# How to complete this task
Print, exactly as they stand, the lines from the start of the listing to the line containing "intuitivi che migliorano la comprensione", inclusive.

# The data
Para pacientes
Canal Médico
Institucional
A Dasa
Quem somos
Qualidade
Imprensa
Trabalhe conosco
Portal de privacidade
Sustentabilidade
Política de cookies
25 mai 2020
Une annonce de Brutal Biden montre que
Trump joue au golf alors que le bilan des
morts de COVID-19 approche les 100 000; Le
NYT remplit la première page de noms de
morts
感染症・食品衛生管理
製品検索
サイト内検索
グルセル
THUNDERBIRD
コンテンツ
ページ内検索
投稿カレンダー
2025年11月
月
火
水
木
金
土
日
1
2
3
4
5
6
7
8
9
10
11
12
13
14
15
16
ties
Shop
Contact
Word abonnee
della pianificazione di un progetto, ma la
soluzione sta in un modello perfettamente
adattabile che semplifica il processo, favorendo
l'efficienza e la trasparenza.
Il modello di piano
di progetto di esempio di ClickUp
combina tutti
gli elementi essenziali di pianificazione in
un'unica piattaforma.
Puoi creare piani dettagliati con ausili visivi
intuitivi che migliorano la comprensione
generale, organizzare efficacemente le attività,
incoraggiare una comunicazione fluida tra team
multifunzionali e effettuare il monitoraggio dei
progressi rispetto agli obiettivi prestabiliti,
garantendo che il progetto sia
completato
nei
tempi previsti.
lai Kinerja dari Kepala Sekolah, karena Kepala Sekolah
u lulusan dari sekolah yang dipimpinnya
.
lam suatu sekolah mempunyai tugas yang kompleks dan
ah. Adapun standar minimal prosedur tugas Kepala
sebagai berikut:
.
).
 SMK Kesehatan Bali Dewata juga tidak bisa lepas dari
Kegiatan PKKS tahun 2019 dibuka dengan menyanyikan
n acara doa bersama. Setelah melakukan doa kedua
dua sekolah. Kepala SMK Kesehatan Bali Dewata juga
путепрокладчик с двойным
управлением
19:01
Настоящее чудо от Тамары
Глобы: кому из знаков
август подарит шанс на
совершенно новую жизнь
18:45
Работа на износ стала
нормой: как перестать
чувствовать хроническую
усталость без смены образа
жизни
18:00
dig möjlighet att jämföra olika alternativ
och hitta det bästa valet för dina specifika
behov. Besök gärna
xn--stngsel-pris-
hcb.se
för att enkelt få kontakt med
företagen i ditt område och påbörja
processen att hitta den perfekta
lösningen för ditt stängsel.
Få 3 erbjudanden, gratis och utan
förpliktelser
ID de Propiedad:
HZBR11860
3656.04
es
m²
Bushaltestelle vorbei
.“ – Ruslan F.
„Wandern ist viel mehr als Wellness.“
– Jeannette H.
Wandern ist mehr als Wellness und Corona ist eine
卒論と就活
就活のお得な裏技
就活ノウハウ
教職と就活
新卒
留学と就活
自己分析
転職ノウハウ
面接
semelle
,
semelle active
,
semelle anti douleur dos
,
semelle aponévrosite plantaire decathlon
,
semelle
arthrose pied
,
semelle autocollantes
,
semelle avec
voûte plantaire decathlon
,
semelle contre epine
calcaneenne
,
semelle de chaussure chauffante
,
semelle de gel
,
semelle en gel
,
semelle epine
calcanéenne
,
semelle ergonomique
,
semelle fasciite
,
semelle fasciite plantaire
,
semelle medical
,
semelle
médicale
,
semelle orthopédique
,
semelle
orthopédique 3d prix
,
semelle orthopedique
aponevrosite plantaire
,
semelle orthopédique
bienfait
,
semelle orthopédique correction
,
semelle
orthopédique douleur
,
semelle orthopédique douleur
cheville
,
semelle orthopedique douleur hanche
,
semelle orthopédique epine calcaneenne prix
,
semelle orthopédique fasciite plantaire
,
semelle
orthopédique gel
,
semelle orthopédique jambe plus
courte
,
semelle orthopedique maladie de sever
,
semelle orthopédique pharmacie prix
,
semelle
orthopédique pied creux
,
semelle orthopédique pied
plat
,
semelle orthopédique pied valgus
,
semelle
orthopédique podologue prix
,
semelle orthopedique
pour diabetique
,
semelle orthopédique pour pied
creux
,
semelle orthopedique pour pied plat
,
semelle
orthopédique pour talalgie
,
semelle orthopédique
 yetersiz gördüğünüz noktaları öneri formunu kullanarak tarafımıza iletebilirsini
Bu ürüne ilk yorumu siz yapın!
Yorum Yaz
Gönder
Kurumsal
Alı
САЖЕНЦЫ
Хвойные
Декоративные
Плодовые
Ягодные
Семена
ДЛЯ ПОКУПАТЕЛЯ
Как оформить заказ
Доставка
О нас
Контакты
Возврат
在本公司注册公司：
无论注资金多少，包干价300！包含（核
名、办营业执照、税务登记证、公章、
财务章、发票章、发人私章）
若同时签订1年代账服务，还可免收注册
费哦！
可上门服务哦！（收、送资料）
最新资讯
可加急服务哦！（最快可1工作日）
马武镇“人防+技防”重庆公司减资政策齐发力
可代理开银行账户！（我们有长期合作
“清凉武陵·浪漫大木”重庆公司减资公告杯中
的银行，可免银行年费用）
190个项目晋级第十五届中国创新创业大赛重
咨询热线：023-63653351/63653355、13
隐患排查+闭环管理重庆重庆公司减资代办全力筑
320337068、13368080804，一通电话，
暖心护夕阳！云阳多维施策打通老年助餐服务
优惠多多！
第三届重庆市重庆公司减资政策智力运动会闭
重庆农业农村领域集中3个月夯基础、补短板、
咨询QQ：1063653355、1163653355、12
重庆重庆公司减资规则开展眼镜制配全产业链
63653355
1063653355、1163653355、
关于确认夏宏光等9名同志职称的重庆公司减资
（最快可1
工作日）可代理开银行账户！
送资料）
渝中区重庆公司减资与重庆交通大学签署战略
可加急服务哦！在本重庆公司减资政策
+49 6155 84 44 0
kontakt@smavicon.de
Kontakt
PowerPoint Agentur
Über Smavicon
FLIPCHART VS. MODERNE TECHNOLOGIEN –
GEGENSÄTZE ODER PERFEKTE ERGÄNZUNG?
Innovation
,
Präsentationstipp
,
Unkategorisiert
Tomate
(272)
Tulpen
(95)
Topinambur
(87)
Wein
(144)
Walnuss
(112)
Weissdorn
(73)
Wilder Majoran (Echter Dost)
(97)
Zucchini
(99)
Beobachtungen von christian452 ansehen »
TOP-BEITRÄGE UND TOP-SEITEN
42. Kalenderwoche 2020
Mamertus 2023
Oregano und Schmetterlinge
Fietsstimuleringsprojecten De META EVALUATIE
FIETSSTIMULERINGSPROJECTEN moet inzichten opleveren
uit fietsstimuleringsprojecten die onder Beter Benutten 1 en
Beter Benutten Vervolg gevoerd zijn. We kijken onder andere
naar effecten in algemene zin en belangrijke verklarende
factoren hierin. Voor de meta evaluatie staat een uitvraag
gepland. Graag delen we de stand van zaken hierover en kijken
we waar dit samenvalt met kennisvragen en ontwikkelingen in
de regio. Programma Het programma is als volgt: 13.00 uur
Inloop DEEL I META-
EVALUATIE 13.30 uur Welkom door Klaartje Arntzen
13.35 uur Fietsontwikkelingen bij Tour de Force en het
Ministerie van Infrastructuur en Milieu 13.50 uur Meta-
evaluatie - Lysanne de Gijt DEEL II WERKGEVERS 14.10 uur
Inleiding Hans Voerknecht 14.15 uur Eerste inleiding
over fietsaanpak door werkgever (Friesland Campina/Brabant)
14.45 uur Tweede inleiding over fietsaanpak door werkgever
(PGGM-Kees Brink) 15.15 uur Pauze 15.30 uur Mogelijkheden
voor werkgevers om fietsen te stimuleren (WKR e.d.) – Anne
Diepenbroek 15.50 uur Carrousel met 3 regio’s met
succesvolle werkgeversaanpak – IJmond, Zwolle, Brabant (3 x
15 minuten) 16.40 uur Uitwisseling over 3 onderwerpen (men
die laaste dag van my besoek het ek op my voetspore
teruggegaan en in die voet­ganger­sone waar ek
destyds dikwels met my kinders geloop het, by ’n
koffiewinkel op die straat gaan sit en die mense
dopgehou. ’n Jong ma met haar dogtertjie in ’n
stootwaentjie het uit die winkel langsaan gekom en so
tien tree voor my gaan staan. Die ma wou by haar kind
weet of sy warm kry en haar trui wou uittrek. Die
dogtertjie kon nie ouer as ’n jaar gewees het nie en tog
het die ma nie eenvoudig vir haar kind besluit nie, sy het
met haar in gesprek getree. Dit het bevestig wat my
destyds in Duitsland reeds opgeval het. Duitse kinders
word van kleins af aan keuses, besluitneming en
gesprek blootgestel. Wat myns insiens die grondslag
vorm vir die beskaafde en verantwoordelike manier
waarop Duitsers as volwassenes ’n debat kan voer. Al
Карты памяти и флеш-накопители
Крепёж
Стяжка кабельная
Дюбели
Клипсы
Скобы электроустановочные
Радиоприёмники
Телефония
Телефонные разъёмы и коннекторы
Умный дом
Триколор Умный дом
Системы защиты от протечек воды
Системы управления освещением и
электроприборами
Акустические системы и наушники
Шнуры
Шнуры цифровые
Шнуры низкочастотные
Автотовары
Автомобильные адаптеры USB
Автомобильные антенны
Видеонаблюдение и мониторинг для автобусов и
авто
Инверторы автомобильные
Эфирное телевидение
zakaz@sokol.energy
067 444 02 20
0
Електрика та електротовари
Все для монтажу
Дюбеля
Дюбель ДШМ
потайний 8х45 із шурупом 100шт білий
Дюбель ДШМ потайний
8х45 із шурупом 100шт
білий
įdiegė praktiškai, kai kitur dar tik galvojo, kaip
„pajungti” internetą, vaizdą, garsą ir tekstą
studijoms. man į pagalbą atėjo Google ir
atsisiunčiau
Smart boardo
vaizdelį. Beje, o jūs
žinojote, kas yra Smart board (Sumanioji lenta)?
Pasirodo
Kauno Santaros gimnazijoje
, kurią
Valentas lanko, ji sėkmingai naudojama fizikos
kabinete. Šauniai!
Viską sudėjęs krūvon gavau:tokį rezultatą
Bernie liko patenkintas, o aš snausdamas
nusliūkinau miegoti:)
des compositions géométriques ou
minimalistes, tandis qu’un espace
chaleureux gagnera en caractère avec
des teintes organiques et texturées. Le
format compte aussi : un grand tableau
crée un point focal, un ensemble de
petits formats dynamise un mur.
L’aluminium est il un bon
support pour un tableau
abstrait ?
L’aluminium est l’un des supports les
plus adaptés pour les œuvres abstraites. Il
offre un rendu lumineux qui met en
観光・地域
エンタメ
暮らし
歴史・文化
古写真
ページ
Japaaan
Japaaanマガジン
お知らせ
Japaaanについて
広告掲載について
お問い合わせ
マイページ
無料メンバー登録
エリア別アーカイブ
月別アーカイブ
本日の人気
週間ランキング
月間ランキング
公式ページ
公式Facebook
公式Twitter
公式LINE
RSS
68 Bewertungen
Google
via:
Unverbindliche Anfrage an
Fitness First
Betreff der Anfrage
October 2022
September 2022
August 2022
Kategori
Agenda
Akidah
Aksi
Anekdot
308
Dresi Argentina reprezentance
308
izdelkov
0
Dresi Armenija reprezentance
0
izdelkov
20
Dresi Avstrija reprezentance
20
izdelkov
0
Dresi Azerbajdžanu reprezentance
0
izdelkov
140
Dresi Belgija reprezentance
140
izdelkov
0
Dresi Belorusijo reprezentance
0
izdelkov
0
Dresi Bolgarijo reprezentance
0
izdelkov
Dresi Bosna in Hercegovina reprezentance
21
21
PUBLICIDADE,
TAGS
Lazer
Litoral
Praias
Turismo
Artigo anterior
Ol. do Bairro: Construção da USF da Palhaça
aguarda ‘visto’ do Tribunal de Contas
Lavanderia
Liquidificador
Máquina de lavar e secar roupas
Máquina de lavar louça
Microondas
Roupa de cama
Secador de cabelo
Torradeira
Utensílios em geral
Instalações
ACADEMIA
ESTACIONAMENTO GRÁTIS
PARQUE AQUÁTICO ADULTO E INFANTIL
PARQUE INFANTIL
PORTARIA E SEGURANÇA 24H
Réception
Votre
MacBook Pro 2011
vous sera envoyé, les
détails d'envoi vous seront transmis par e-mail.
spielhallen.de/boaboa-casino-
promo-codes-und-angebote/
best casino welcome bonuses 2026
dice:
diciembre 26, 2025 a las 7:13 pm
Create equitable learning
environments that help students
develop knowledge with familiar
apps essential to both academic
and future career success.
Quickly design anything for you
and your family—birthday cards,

# Result
Para pacientes
Canal Médico
Institucional
A Dasa
Quem somos
Qualidade
Imprensa
Trabalhe conosco
Portal de privacidade
Sustentabilidade
Política de cookies
25 mai 2020
Une annonce de Brutal Biden montre que
Trump joue au golf alors que le bilan des
morts de COVID-19 approche les 100 000; Le
NYT remplit la première page de noms de
morts
感染症・食品衛生管理
製品検索
サイト内検索
グルセル
THUNDERBIRD
コンテンツ
ページ内検索
投稿カレンダー
2025年11月
月
火
水
木
金
土
日
1
2
3
4
5
6
7
8
9
10
11
12
13
14
15
16
ties
Shop
Contact
Word abonnee
della pianificazione di un progetto, ma la
soluzione sta in un modello perfettamente
adattabile che semplifica il processo, favorendo
l'efficienza e la trasparenza.
Il modello di piano
di progetto di esempio di ClickUp
combina tutti
gli elementi essenziali di pianificazione in
un'unica piattaforma.
Puoi creare piani dettagliati con ausili visivi
intuitivi che migliorano la comprensione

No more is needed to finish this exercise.